International Journal of Computer Applications |
Foundation of Computer Science (FCS), NY, USA |
Volume 100 - Number 14 |
Year of Publication: 2014 |
Authors: Rajbir Singh, Sinapreet Kaur, Dheeraj Pal Kaur |
10.5120/17597-8404 |
Rajbir Singh, Sinapreet Kaur, Dheeraj Pal Kaur . Phylogenetic Tree Generation using Different Scoring Methods. International Journal of Computer Applications. 100, 14 ( August 2014), 38-45. DOI=10.5120/17597-8404
Data Mining is a branch of knowledge discovery in the field of research and development. The biological data is available in different formats and is comparatively more complex. Knowledge discovery from these large and complex databases is the key problem of this era. Data mining and machine learning techniques are needed which can scale to the size of the problems and can be customized to the application of biology. Hierarchical Clustering is the one of the main techniques for data mining. Phylogeny is the evolutionary history for a set of evolutionary related species. One approach on determining the evolutionary histories of a dataset are scoring based methods. There are number of different distance based methods of which two are details with here: the UPGMA (Unweighted Pair Group Method using Arithmetic average) and Neighbor Joining. A method for construction of distance based phylogenetic tree using hierarchical clustering is proposed and implemented on different rice varieties. The sequences are downloaded from NCBI databank. Evolutionary distances are calculated using jukes cantor distance method. Multiple sequence alignment is applied on different datasets.

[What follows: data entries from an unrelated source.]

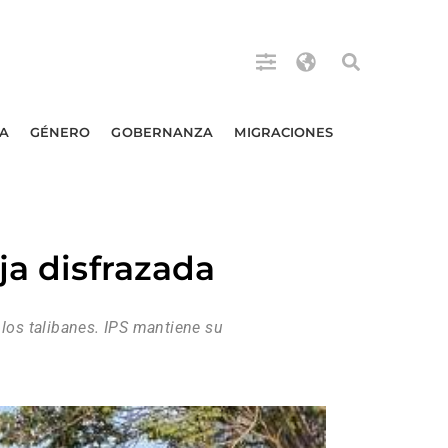
A
GÉNERO
GOBERNANZA
MIGRACIONES
ja disfrazada
 los talibanes. IPS mantiene su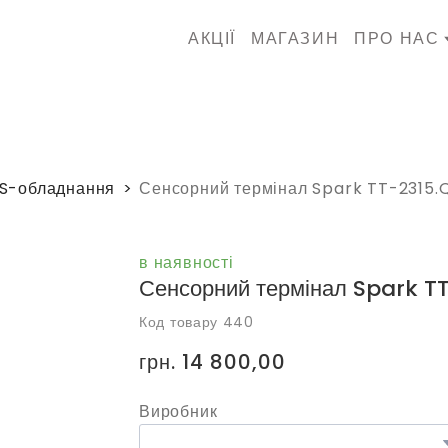
АКЦІЇ
МАГАЗИН
ПРО НАС
S-обладнання
Сенсорний термінал Spark TT-2315.
в наявності
Сенсорний термінал Spark T
Код товару 440
грн. 14 800,00
Виробник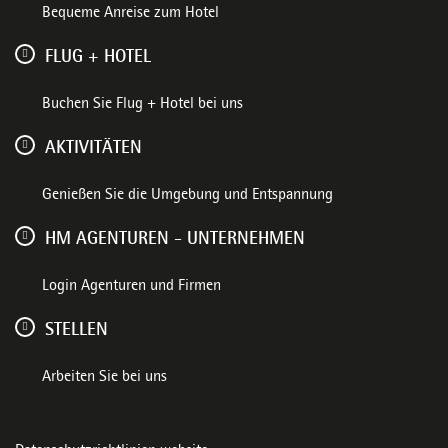
Bequeme Anreise zum Hotel
FLUG + HOTEL
Buchen Sie Flug + Hotel bei uns
AKTIVITÄTEN
Genießen Sie die Umgebung und Entspannung
HM AGENTUREN - UNTERNEHMEN
Login Agenturen und Firmen
STELLEN
Arbeiten Sie bei uns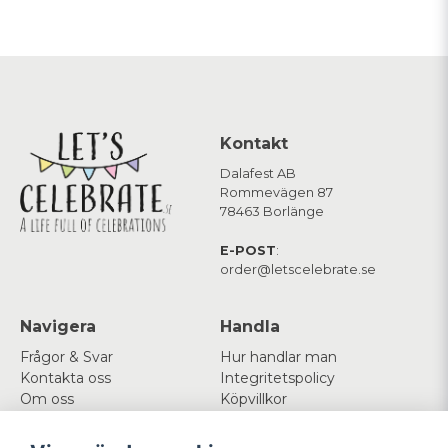
Kontakt
Dalafest AB
Rommevägen 87
78463 Borlänge
E-POST
:
order@letscelebrate.se
Navigera
Handla
Frågor & Svar
Hur handlar man
Kontakta oss
Integritetspolicy
Om oss
Köpvillkor
Cookies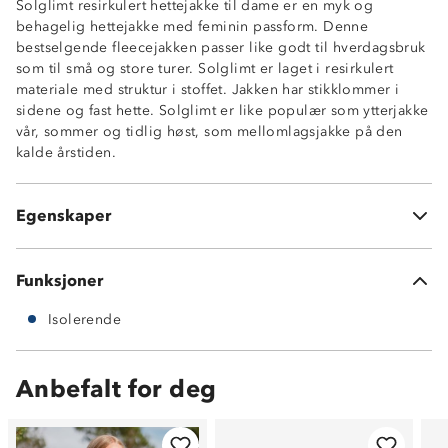
Solglimt resirkulert hettejakke til dame er en myk og
behagelig hettejakke med feminin passform. Denne
bestselgende fleecejakken passer like godt til hverdagsbruk
som til små og store turer. Solglimt er laget i resirkulert
materiale med struktur i stoffet. Jakken har stikklommer i
Isolerende
sidene og fast hette. Solglimt er like populær som ytterjakke
Fast hette
vår, sommer og tidlig høst, som mellomlagsjakke på den
Stikklommer
kalde årstiden.
Antinuppebehandlet
Innsvingt passform
200 grams fleecekvalitet
Egenskaper
100% resirkulert polyester
Funksjoner
Isolerende
Anbefalt for deg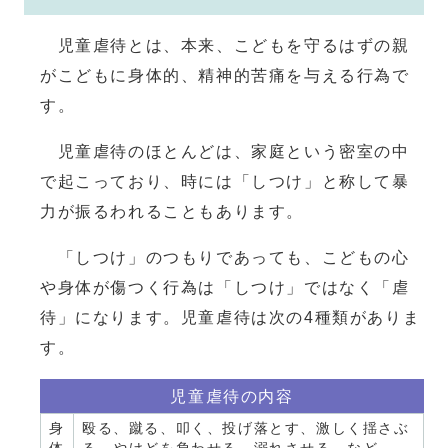
児童虐待とは、本来、こどもを守るはずの親
がこどもに身体的、精神的苦痛を与える行為で
す。
児童虐待のほとんどは、家庭という密室の中
で起こっており、時には「しつけ」と称して暴
力が振るわれることもあります。
「しつけ」のつもりであっても、こどもの心
や身体が傷つく行為は「しつけ」ではなく「虐
待」になります。児童虐待は次の4種類がありま
す。
児童虐待の内容
身
殴る、蹴る、叩く、投げ落とす、激しく揺さぶ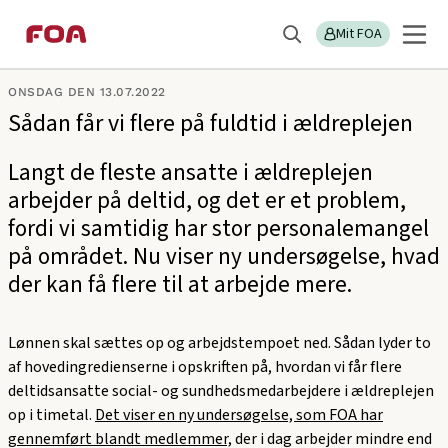
Gå
Gå
Sektions
Pressemeddelelser
til
til
Mit FOA
menu
Søg
hovedindhold
hovedmenu
ONSDAG DEN 13.07.2022
Sådan får vi flere på fuldtid i ældreplejen
Langt de fleste ansatte i ældreplejen
arbejder på deltid, og det er et problem,
fordi vi samtidig har stor personalemangel
på området. Nu viser ny undersøgelse, hvad
der kan få flere til at arbejde mere.
Lønnen skal sættes op og arbejdstempoet ned. Sådan lyder to
af hovedingredienserne i opskriften på, hvordan vi får flere
deltidsansatte social- og sundhedsmedarbejdere i ældreplejen
op i timetal.
Det viser en ny undersøgelse, som FOA har
gennemført blandt medlemmer,
der i dag arbejder mindre end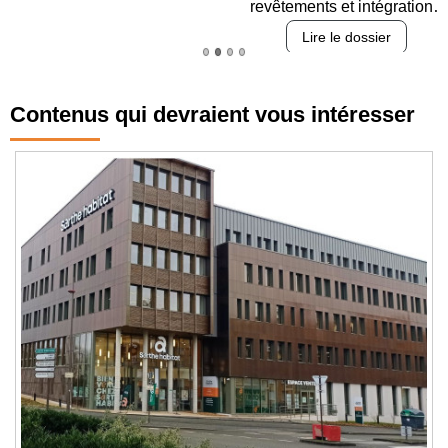
revêtements et intégration…
Lire le dossier
Contenus qui devraient vous intéresser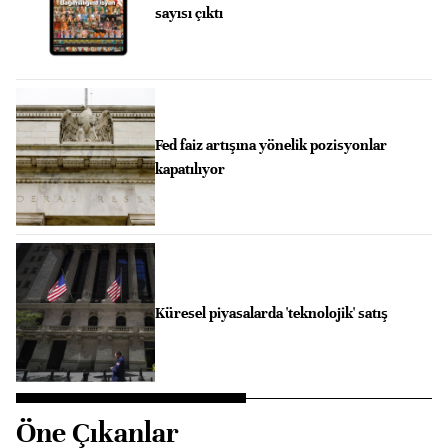
sayısı çıktı
Fed faiz artışına yönelik pozisyonlar
kapatılıyor
Küresel piyasalarda 'teknolojik' satış
Öne Çıkanlar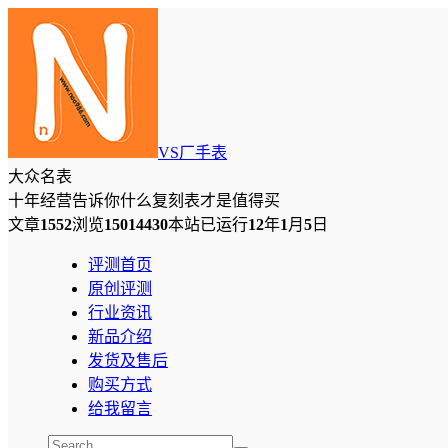
VS厂手表
大众名表
十年经营告诉你什么复刻表才是值得买
文章
1552
浏览
15014430
本站已运行
12
年
1
月
5
日
评测首页
原创评测
行业资讯
新品介绍
发货及售后
购买方式
给我留言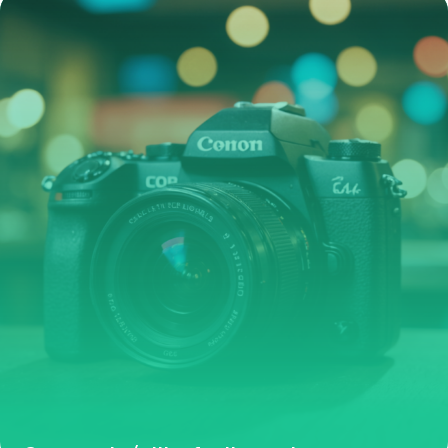
4 mai 2026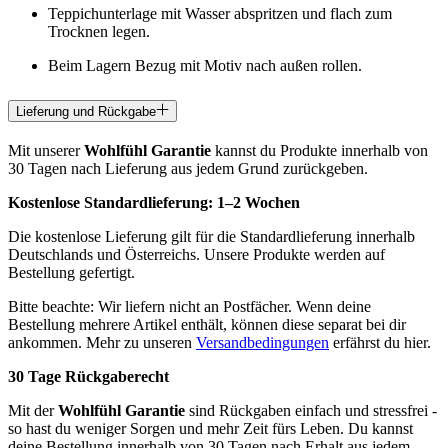
Teppichunterlage mit Wasser abspritzen und flach zum
Trocknen legen.
Beim Lagern Bezug mit Motiv nach außen rollen.
Lieferung und Rückgabe
Mit unserer
Wohlfühl Garantie
kannst du Produkte innerhalb von
30 Tagen nach Lieferung aus jedem Grund zurückgeben.
Kostenlose Standardlieferung:
1–2 Wochen
Die kostenlose Lieferung gilt für die Standardlieferung innerhalb
Deutschlands und Österreichs. Unsere Produkte werden auf
Bestellung gefertigt.
Bitte beachte: Wir liefern nicht an Postfächer. Wenn deine
Bestellung mehrere Artikel enthält, können diese separat bei dir
ankommen. Mehr zu unseren
Versandbedingungen
erfährst du hier.
30 Tage Rückgaberecht
Mit der
Wohlfühl Garantie
sind Rückgaben einfach und stressfrei -
so hast du weniger Sorgen und mehr Zeit fürs Leben. Du kannst
deine Bestellung innerhalb von 30 Tagen nach Erhalt aus jedem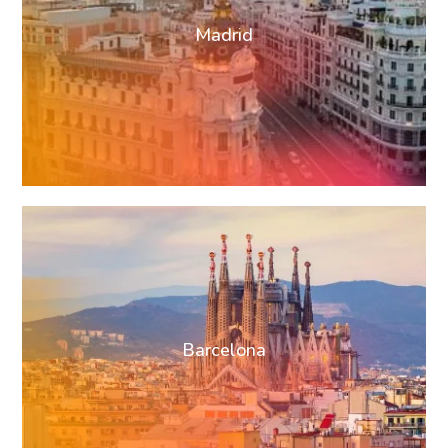
Madrid
Barcelona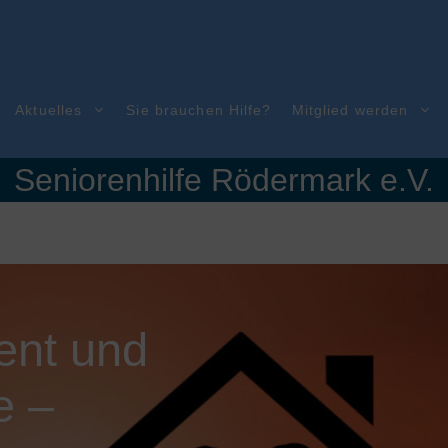
Aktuelles
Sie brauchen Hilfe?
Mitglied werden
Seniorenhilfe Rödermark e.V.
Bitte beachten: Für di
ent und
e –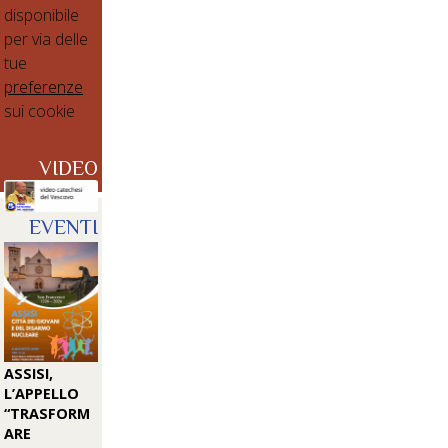
disponibile
per via delle
tue
preferenze
sui cookie
VIDEO
EVENTI
ASSISI,
L’APPELLO
“TRASFORM
ARE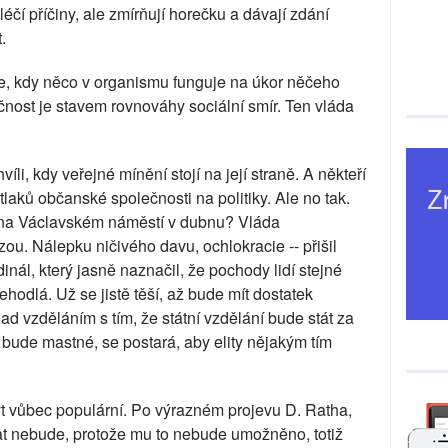
éčí příčiny, ale zmírňují horečku a dávají zdání
.
ce, kdy něco v organismu funguje na úkor něčeho
čnost je stavem rovnováhy sociální smír. Ten vláda
i, kdy veřejné mínění stojí na její straně. A někteří
í tlaků občanské společnosti na politiky. Ale no tak.
ak na Václavském náměstí v dubnu? Vláda
zou. Nálepku ničivého davu, ochlokracie -- přišil
inál, který jasně naznačil, že pochody lidí stejné
ehodlá. Už se jistě těší, až bude mít dostatek
d vzděláním s tím, že státní vzdělání bude stát za
e bude mastné, se postará, aby elity nějakým tím
 vůbec populární. Po výrazném projevu D. Ratha,
ovat nebude, protože mu to nebude umožněno, totiž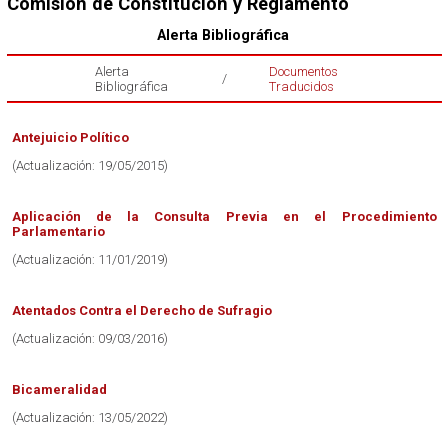
Comisión de Constitución y Reglamento
Alerta Bibliográfica
Alerta
Documentos
/
Bibliográfica
Traducidos
Antejuicio Político
(Actualización: 19/05/2015)
Aplicación de la Consulta Previa en el Procedimiento
Parlamentario
(Actualización: 11/01/2019)
Atentados Contra el Derecho de Sufragio
(Actualización: 09/03/2016)
Bicameralidad
(Actualización: 13/05/2022)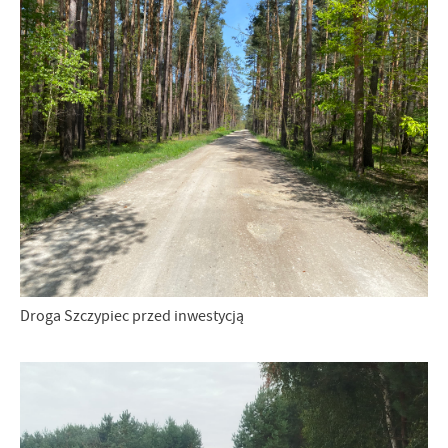
Droga Szczypiec przed inwestycją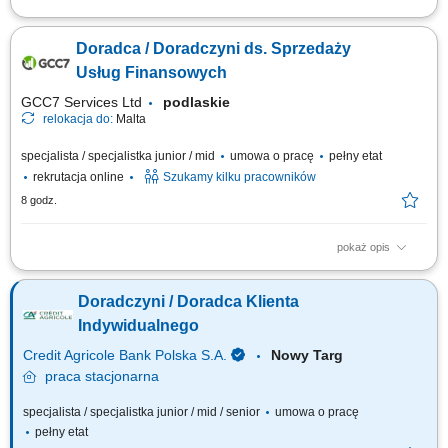
Samodzielne docieranie do sektora przedsiębiorstw i doradztwo w
zakresie optymalizacji finansów (kredyty, leasing, faktoring). Rozwój
Doradca / Doradczyni ds. Sprzedaży
kompetencji doradczych zmierzający do samodzielnego zarządzania
pełnym portfolio usług bankowych. Prowadzenie rozmów handlowych
Usług Finansowych
przez telefon z wykorzystaniem...
GCC7 Services Ltd
podlaskie
relokacja do:
Malta
specjalista / specjalistka junior / mid
umowa o pracę
pełny etat
rekrutacja online
Szukamy kilku pracowników
8 godz.
pokaż opis
Zakres obowiązków: Prowadzenie telefonicznych rozmów z klientami
zainteresowanymi ofertą. Sprzedaż usług związanych z finansami, w tym
Doradczyni / Doradca Klienta
szkoleń z zakresu edukacji finansowej. Budowanie relacji z klientami oraz
pozyskiwanie nowych kontaktów dla partnerów biznesowych. Realizacja
Indywidualnego
celów...
Credit Agricole Bank Polska S.A.
Nowy Targ
praca
stacjonarna
specjalista / specjalistka junior / mid / senior
umowa o pracę
pełny etat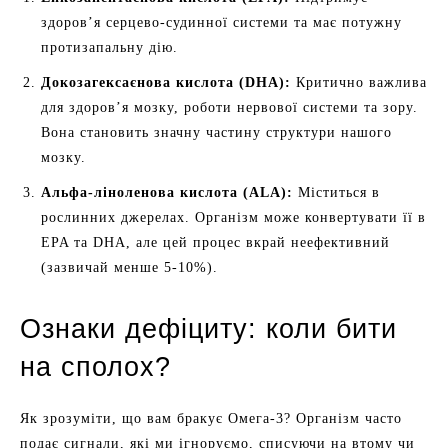
здоров’я серцево-судинної системи та має потужну
протизапальну дію.
Докозагексаєнова кислота (DHA):
Критично важлива
для здоров’я мозку, роботи нервової системи та зору.
Вона становить значну частину структури нашого
мозку.
Альфа-ліноленова кислота (ALA):
Міститься в
рослинних джерелах. Організм може конвертувати її в
EPA та DHA, але цей процес вкрай неефективний
(зазвичай менше 5-10%).
Ознаки дефіциту: коли бити
на сполох?
Як зрозуміти, що вам бракує Омега-3? Організм часто
подає сигнали, які ми ігноруємо, списуючи на втому чи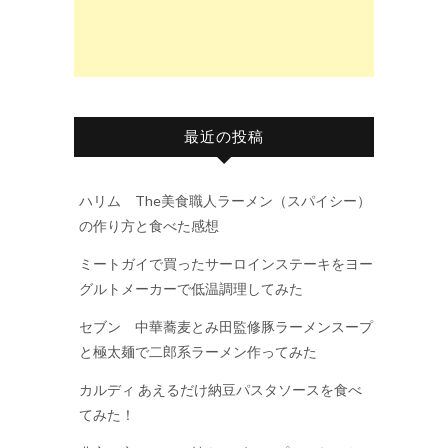
最近の投稿
ハリム The美食職人ラーメン（スパイシー）
の作り方と食べた感想
ミートガイで買ったサーロインステーキをヨー
グルトメーカーで低温調理してみた
セブン 中華蕎麦とみ田監修豚ラーメンスープ
と極太麺で二郎系ラーメン作ってみた
カルディ あえるだけ納豆パスタソースを食べ
てみた！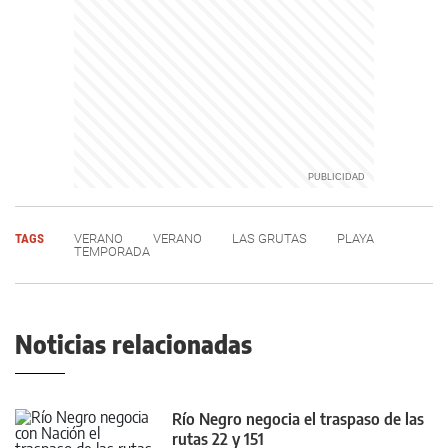
TAGS
VERANO
VERANO
LAS GRUTAS
PLAYA
TEMPORADA
Noticias relacionadas
Río Negro negocia el traspaso de las
rutas 22 y 151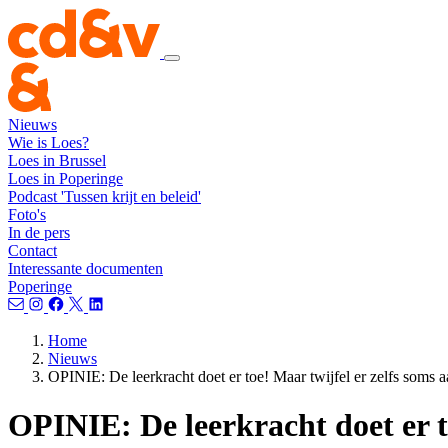
Nieuws
Wie is Loes?
Loes in Brussel
Loes in Poperinge
Podcast 'Tussen krijt en beleid'
Foto's
In de pers
Contact
Interessante documenten
Poperinge
Home
Nieuws
OPINIE: De leerkracht doet er toe! Maar twijfel er zelfs soms aa
OPINIE: De leerkracht doet er to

Trees are constructed for different datasets from available data using both the distance based methods and pruning technique. SNAP calculates synonymous and non-synonymous substitution rates based on a set of codon aligned nucleotide sequences. The DNA Multiple sequences to calculate the GC content of eukaryotes, molecular weight, melting temperature and tree information. Extractions of closely related varieties are performed by applying threshold condition. Then, final tree is constructed using these closely related rice varieties.